= Lipoplatin =

Nanoparticle

Lipoplatin (Liposomal cisplatin) is a nanoparticle of 110 nm average diameter composed of lipids and cisplatin. This new drug has successfully finished Phase I, Phase II, and Phase III human clinical trials. It has shown superiority to cisplatin in combination with paclitaxel as a chemotherapy regimen in non-small cell lung cancer (NSCLC) adenocarcinomas.

==Mechanism of action==

Lipoplatin evades immune surveillance thus escaping clearance from macrophages, circulates for long periods in body fluids after intravenous administration with a half-life of ~120 h, and extravasates through the compromised endothelium of the vasculature in tumors created during the process of neoangiogenesis Extravasation Figure. Thus, lipoplatin nanoparticles are concentrated to the primary tumor and metastases. Human studies have shown 40- to 200-fold higher platinum concentration compared to the adjacent normal tissue in specimens from human biopsies 20 post-infusion of the drug. Lipoplatin nanoparticles once inside the tumor cell mass can fuse with the cell membrane because of the presence of the fusogenic lipid DPPG in their lipid bilayer; an alternative mechanism proposed is that lipoplatin is taken by endocytosis by tumor cells as shown from lipoplatin containing fluorescent lipids and imaging of the tumor cells in culture thus treated with fluorescent microscopy. These processes occurring at the cell membrane level are promoted by the lipid shell of the nanoparticles (disguised as nutrients).
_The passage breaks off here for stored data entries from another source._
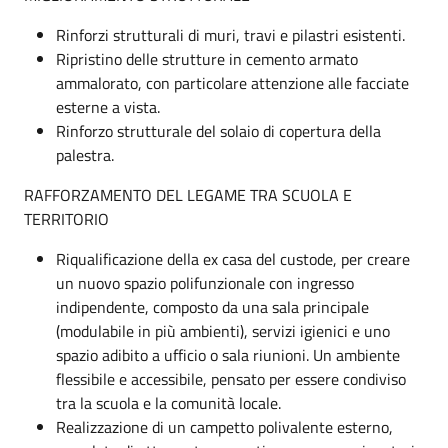
Rinforzi strutturali di muri, travi e pilastri esistenti.
Ripristino delle strutture in cemento armato
ammalorato, con particolare attenzione alle facciate
esterne a vista.
Rinforzo strutturale del solaio di copertura della
palestra.
RAFFORZAMENTO DEL LEGAME TRA SCUOLA E
TERRITORIO
Riqualificazione della ex casa del custode, per creare
un nuovo spazio polifunzionale con ingresso
indipendente, composto da una sala principale
(modulabile in più ambienti), servizi igienici e uno
spazio adibito a ufficio o sala riunioni. Un ambiente
flessibile e accessibile, pensato per essere condiviso
tra la scuola e la comunità locale.
Realizzazione di un campetto polivalente esterno,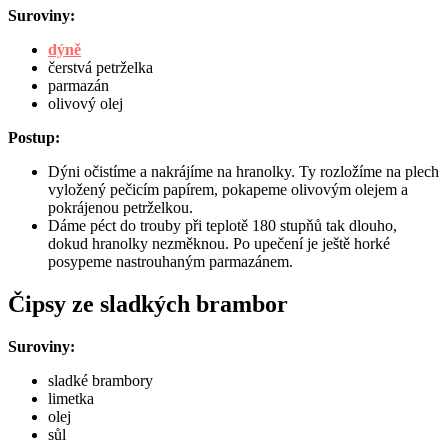
Suroviny:
dýně
čerstvá petrželka
parmazán
olivový olej
Postup:
Dýni očistíme a nakrájíme na hranolky. Ty rozložíme na plech
vyložený pečicím papírem, pokapeme olivovým olejem a
pokrájenou petrželkou.
Dáme péct do trouby při teplotě 180 stupňů tak dlouho,
dokud hranolky nezměknou. Po upečení je ještě horké
posypeme nastrouhaným parmazánem.
Čipsy ze sladkých brambor
Suroviny:
sladké brambory
limetka
olej
sůl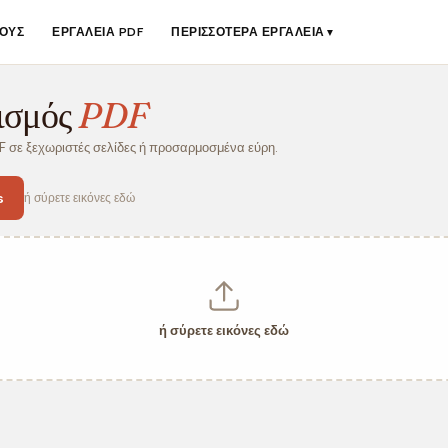
ΟΥΣ
ΕΡΓΑΛΕΊΑ PDF
ΠΕΡΙΣΣΌΤΕΡΑ ΕΡΓΑΛΕΊΑ
▼
ισμός
PDF
F σε ξεχωριστές σελίδες ή προσαρμοσμένα εύρη.
s
ή σύρετε εικόνες εδώ
ή σύρετε εικόνες εδώ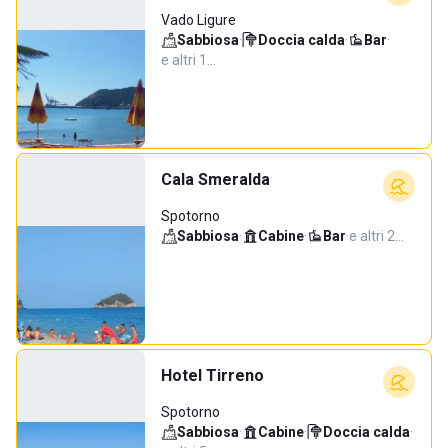
Vado Ligure
Sabbiosa
·
Doccia calda
·
Bar
·
e altri 1…
Cala Smeralda
Spotorno
Sabbiosa
·
Cabine
·
Bar
·
e altri 2…
Hotel Tirreno
Spotorno
Sabbiosa
·
Cabine
·
Doccia calda
·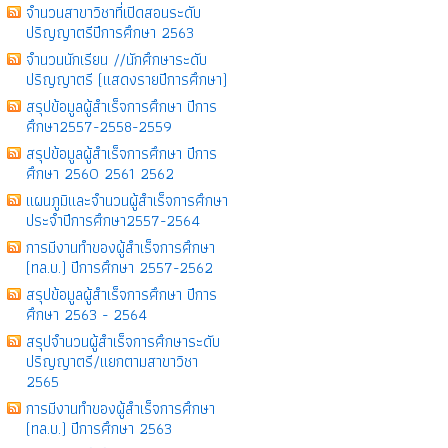
จำนวนสาขาวิชาที่เปิดสอนระดับ
ปริญญาตรีปีการศึกษา 2563
จำนวนนักเรียน //นักศึกษาระดับ
ปริญญาตรี (แสดงรายปีการศึกษา)
สรุปข้อมูลผู้สำเร็จการศึกษา ปีการ
ศึกษา2557-2558-2559
สรุปข้อมูลผู้สำเร็จการศึกษา ปีการ
ศึกษา 2560 2561 2562
แผนภูมิและจำนวนผู้สำเร็จการศึกษา
ประจำปีการศึกษา2557-2564
การมีงานทำของผู้สำเร็จการศึกษา
(ทล.บ.) ปีการศึกษา 2557-2562
สรุปข้อมูลผู้สำเร็จการศึกษา ปีการ
ศึกษา 2563 - 2564
สรุปจำนวนผู้สำเร็จการศึกษาระดับ
ปริญญาตรี/แยกตามสาขาวิชา
2565
การมีงานทำของผู้สำเร็จการศึกษา
(ทล.บ.) ปีการศึกษา 2563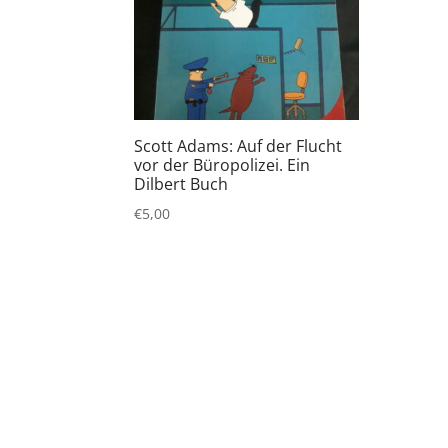
Scott Adams: Auf der Flucht
vor der Büropolizei. Ein
Dilbert Buch
€
5,00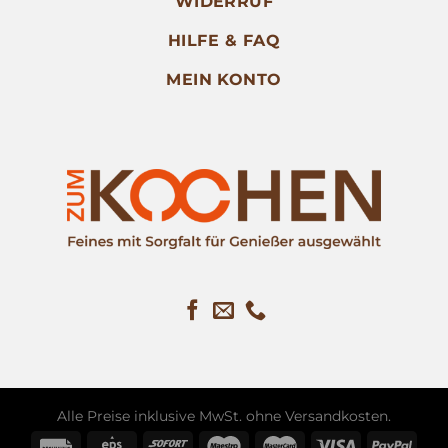
WIDERRUF
HILFE & FAQ
MEIN KONTO
Alle Preise inklusive MwSt. ohne
Versandkosten
.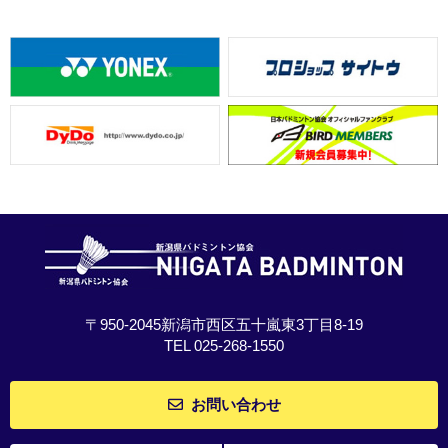
〒950-2045新潟市西区五十嵐東3丁目8-19
TEL 025-268-1550
お問い合わせ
The technology allows lipoplatin to empty its toxic payload (cisplatin) inside the cytoplasm to kill the tumor cell. The cell membrane is considered a significant barrier to transportation of the toxic molecules of cisplatin across and inside the tumor cell.

==Trials==
The European Medicines Agency (EMEA) gave lipoplatin orphan drug status in 2007 in an ongoing registrational Phase II/III study as a first line-treatment in pancreatic cancer. Under the trade name Nanoplatin, lipoplatin received EMEA consent in 2009 to be tested as a first-line treatment for non-squamous cell non-small-cell lung cancers (ns-NSCLC) that are mainly composed of adenocarcinomas. The results of a Phase III trial were published in October 2011. This study used lipoplatin in combination with paclitaxel to treat ns-NSCLC, comparing response rates and toxicities to a similar group of patients treated with cisplatin plus paclitaxel and demonstrated a statistically significant (‘’p’’-value = 0.036) increase in tumor response rate in the lipoplatin arm (59.22% of patients) versus the cisplatin arm (42.42% of patients). Most major toxicities of cisplatin, especially nephrotoxicity, were also reduced in the group of patients treated with lipoplatin and treatment did not require hospitalisation for lipoplatin patients. Median survival times were 10 months for the lipoplatin arm and 8 months for the cisplatin arm, with a ‘’p’’-value of 0.155. The median duration of response was 7 months for the lipoplatin arm and 6 months for the cisplatin arm. Although not statistically significant, these results suggest the potential for superior overall survival for lipoplatin compared to cisplatin, a hypothesis that is being tested in a larger trial. Furthermore, among the responders to lipoplatin a subgroup of patients demonstrated a substantially higher overall survival than a comparable subgroup of cisplatin responders. After 10 months, 30% of patients in the lipoplatin arm, as compared with just 16% of patients in the cisplatin arm, were without disease progression. By the end of the trial, there were 32 patients alive, 21 from the lipoplatin arm (20.39%) and 11 from the cisplatin arm (11.11%). Thus, after 18 months, the number of surviving patients was approximately double for lipoplatin versus cisplatin. The clinical development of lipoplatin in adenocarcinomas establishes this drug as the most active platinum drug with significantly lower side effects.

Preliminary investigations suggest the potential for lipoplatin to be a suitable agent for targeting ovarian cancer in patients with aggressive cisplatin resistance.

==Sources==

- Boulikas T (2004) Low toxicity and anticancer activity of a novel liposomal cisplatin (Lipoplatin) in mouse xenografts. Oncol Rep 12: 3-12, 2004.